Dataset entries:
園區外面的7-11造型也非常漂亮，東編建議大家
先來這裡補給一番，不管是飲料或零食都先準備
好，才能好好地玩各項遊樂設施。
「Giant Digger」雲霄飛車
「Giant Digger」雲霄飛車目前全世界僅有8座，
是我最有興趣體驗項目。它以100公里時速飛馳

Aim of the exercise: Transcribe every entry exactly.

Result for this task:
園區外面的7-11造型也非常漂亮，東編建議大家
先來這裡補給一番，不管是飲料或零食都先準備
好，才能好好地玩各項遊樂設施。
「Giant Digger」雲霄飛車
「Giant Digger」雲霄飛車目前全世界僅有8座，
是我最有興趣體驗項目。它以100公里時速飛馳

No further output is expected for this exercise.